Approaching Lane Closures

Lane Ends SignThere is probably nowhere that the unofficial rules of the road are "enforced " by other drivers like that of the lane closure line up. You know, the long line up of traffic that forms on one side of the highway after drivers pass the lane closed ahead advisory signs. Drive by in the empty lane and I've seen people open their doors or swerve partially into that lane to let other drivers know that they are supposed to be in the line up, not using the capacity in the empty lane to get ahead.

The trouble is, this is not the best way to behave when traffic approaching the lane closure is heavier than what can be accommodated by a single lane.

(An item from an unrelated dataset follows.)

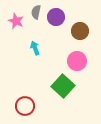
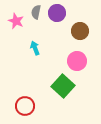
purple circle: moved 1 px right, 4 px up
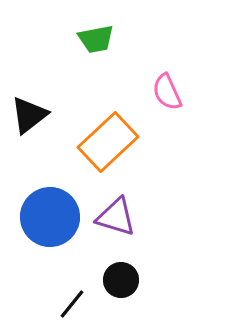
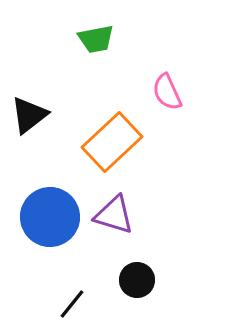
orange rectangle: moved 4 px right
purple triangle: moved 2 px left, 2 px up
black circle: moved 16 px right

What everyone should do is be aware that the lane ends ahead, continue with caution using both lanes, and at the end merge like the teeth in a zipper before proceeding through the zone single file. This will move 15% more traffic than the situation where everyone moves over and lines up when they start to see the signs.

If we're lucky, this method will only slow us down, but not cause us to wait in a line that is virtually stopped. If traffic is light and no line has formed, merging early is perfectly acceptable. Due to the lower volume, a backup will not form to cause delay.

These practices are acceptable because the black on orange signs used in these situations are advisory. A driver can choose to take the advice (or not) as their experience, traffic and road conditions would dictate in the circumstances. Flag persons, cones, barricades and the like are traffic control devices that must be obeyed. Once you reach them at the point where the lane is closed, it becomes an offence to fail to follow their requirements. Now you must move over as indicated, but not before.



That isn't a construction sign, pictured ...

... but is still commonly encountered, where one lane is discontinued.

To my mind, the legal situation is that the drivers in the lane that's ending are required to change lanes, which makes it their responsibility to do so safely.

But of course the practical response is for drivers to treat this as a zipper merge.  Why on earth don't we have 'Zipper Merge' or 'Alternate Merge' signs (notwithstanding the fact that words have been replaced by symbols where possible over the last few decades)?  Perhaps, because those who write the legislation in the MVA don't consider it important?

Does not reflect well on those who create the legislation.  I guess they just don't care, or figure it's an ICBC problem (it isn't).